どうにも意識が古びた香りのするページから逸れがちで窓の外をぼんやり眺めていた天音だったが。
「天音」
視線を向ければ寝ていると思っていた冬森が自分を見上げていた。
「お前、俺のことナメてんだろ」
言われたことの意味がわからずに問い返そうとした天音の唇に冬森はキスした。
カチャ、と眼鏡が音立てた。
レンズの下で瞬きを忘れた純和風まなこ。
時間さえ止まったような気がした。
「今日の、難しスギ」
冬森はぱっと顔を離して宿題を再開した。
漢字ドリルと向かい合った小さな彼に初キスを奪われた天音がしばらく呆気にとられていたら。
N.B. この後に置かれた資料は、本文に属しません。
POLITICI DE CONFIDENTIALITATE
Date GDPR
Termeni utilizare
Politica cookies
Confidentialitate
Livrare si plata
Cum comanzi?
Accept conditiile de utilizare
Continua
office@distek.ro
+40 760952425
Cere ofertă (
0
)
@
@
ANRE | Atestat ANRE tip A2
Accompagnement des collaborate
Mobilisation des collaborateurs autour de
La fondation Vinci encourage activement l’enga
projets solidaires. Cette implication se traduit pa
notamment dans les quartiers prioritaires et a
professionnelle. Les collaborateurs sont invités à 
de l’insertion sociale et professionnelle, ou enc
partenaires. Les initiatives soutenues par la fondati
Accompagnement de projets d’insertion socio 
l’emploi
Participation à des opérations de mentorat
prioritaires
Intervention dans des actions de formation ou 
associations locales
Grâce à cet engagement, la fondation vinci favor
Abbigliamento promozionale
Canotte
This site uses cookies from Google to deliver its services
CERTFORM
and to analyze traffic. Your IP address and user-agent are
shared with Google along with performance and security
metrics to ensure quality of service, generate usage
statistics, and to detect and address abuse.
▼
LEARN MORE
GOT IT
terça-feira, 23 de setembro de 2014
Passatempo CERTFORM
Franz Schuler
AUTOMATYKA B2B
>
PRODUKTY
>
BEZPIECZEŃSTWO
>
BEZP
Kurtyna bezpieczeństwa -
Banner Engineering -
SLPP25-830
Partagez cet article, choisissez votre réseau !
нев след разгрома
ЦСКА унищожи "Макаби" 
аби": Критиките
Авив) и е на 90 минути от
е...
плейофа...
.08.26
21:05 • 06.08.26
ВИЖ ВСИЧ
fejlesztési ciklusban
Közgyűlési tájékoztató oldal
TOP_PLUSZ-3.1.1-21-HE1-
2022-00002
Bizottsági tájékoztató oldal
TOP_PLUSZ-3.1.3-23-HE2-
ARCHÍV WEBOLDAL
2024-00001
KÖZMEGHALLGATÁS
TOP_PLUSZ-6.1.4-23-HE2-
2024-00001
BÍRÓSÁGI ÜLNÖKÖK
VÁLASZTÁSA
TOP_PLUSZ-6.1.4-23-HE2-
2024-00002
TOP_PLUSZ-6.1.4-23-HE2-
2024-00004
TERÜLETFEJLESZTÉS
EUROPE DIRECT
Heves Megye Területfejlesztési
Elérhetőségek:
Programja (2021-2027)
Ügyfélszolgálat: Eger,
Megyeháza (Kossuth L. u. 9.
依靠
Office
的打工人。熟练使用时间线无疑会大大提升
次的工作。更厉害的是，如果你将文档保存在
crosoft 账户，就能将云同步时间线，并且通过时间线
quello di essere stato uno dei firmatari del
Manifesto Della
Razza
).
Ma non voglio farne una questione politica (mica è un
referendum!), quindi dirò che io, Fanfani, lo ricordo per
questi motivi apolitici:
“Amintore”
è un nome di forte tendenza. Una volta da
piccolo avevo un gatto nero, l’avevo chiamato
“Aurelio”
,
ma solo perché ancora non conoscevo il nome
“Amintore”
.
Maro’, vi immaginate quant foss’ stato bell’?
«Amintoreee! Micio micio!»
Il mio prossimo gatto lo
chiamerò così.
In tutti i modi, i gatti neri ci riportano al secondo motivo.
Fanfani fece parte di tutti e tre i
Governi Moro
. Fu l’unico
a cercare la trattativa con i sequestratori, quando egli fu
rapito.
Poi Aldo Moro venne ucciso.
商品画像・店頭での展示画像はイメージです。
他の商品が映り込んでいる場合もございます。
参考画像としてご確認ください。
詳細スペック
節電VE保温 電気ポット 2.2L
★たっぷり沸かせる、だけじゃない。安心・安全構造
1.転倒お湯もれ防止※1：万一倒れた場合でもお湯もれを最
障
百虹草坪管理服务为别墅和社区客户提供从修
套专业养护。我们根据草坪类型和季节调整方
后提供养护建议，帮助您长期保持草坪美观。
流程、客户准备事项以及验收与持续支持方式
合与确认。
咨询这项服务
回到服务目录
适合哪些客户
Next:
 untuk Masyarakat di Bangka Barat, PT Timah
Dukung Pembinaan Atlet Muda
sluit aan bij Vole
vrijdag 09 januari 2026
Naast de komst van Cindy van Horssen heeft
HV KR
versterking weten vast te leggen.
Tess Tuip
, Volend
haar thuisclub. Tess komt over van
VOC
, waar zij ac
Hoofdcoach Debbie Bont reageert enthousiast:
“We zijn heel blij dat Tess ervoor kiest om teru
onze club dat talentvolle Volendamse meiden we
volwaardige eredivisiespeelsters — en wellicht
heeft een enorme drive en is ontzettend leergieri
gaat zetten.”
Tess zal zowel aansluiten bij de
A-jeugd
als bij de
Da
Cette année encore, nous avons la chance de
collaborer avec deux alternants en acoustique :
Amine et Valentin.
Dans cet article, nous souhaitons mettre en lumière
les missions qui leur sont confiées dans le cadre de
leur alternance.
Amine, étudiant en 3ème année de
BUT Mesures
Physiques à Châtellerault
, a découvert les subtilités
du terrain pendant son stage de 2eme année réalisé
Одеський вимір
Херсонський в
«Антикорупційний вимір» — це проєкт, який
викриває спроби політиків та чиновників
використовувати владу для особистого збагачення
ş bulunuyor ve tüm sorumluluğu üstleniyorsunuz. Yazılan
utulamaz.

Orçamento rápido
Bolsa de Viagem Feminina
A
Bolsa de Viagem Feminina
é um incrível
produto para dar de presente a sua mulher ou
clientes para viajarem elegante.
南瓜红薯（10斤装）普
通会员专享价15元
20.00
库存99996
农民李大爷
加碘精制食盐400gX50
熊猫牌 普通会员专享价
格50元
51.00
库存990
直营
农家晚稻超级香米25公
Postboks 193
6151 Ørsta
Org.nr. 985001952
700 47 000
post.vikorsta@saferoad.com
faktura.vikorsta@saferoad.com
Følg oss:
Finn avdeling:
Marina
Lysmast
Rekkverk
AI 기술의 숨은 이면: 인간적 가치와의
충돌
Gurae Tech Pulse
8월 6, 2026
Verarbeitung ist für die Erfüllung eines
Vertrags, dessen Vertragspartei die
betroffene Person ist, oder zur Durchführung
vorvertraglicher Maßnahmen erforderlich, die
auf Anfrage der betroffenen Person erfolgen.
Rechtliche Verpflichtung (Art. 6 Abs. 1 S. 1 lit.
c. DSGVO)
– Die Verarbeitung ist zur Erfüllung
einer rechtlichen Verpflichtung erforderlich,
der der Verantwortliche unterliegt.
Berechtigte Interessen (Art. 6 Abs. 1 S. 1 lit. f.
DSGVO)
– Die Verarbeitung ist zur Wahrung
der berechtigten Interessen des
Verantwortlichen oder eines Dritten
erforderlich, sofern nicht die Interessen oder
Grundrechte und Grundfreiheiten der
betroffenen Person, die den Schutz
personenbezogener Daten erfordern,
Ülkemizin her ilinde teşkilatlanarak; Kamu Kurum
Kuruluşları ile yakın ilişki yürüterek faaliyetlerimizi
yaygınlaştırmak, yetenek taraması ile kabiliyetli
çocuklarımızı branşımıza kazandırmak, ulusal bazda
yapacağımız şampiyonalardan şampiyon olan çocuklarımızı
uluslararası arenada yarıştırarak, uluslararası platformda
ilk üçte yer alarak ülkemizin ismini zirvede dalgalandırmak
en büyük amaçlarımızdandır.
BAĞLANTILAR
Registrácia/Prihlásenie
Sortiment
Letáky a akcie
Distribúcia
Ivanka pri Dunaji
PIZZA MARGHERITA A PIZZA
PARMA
「天音、動揺しスギ、キスなんてどうってことねーだろ」
虫食い問題で手が止まっている冬森にそう言われて。
天音の胸はズキリと痛んだ。
浮遊していた意識がマイナス感情に凝り固まって伸しかかってきたかのような。
「冬森は……」
「この問題、わかんねー」
「経験があるのか……?」
「こっちもわかんねー、あーくそ」
「……冬森?」
天音はやたら俯いて漢字ドリルに難儀しているらしい冬森を覗き込んでみた。
冬森は……まっかっかになっていた。
シャーペンを必要以上にぎゅうううっと握りしめて、解答欄に意味不明な線をぐるぐる連ねていた。
「冬森」
「ねーもん……したことねーもん……今のが初めてだもん……天音が初めて……」
そう言うなり冬森はフードをばさっとかぶって顔を隠してしまった。
ああ、だめだ。
冬森にとっては現実逃避に等しい一過性の戯れなのに。
本気にしたらだめだ。
そもそも小学生だ、ランドセルを背負って小学校に通っている、まだ小さなこどもだ。
おやつをあげて、ちょっとした非日常で気分転換してもらって、それだけの関係で済ませなきゃいけないのに。
これ以上、冬森を俺の日常にしてしまったらだめだ。
「会うのは今日で最後にしよう、冬森」
意味不明な線で埋まりつつあった一つの解答欄。
ぴたっと止まったシャーペンの切っ先。
「明日からは友達とこれまで通り普通に過ごして、中学に入ったら部活は何にするか、将来どんなことがしたいか、普通のことを話し合って。みんなでコンビニに寄り道して肉まんを食べたらいい」
「に、肉まん」
「ピザまんでもいいから。その方がいい。その方がきっと楽しいから。俺のことなんか忘れていい」
「わ、忘れて……」
ぼたり
漢字ドリルの端っこがいきなり濡れた。
天音は微かに息を呑む。
「な、なんでそんな……急に……センセーみたいなこと言うの……中学とか、部活とか、将来とか……知ってるけど、そんなこと……大切だってわかってっけど……?」
ぼた、ぼた、ぼた
「で、でも……それ以上に……天音のこと、大切だもん……いきなり忘れろって……なんでそんなこと言うの……なんで?」
まるで縋るようにシャーペンをぎゅうううっと掴んだ冬森は天音を見上げた。
涙がぼろぼろ溢れる双眸で大好きな彼をじっと見つめた。
「おれのこときらい?」
冬森、冬森。
ごめん。
正しい道を教えることができない立派な人間じゃなくてごめん。
「嫌いじゃないよ」
自分の欲に負けた、突き放すべき冬森のことを手放せない、弱い人間でごめん。
「あ、あまねぇ~……天音ぇ……」
「嫌いじゃない。冬森。嫌いじゃないから」
「好き」と言葉にしてしまうのはまだ怖くて。
涙で濡れた褐色頬を掌で拭って、クシャクシャに歪んだ顔を両手で挟み込んで、天音は冬森に微笑みかけた。
「う、う、う」
「今日、肉まんもピザまんも食べていいから」
「う、う、う? や……やったぁ……」
泣きべそ褐色男子の食い意地につい声を立てて笑ってしまった眼鏡男子なのだった。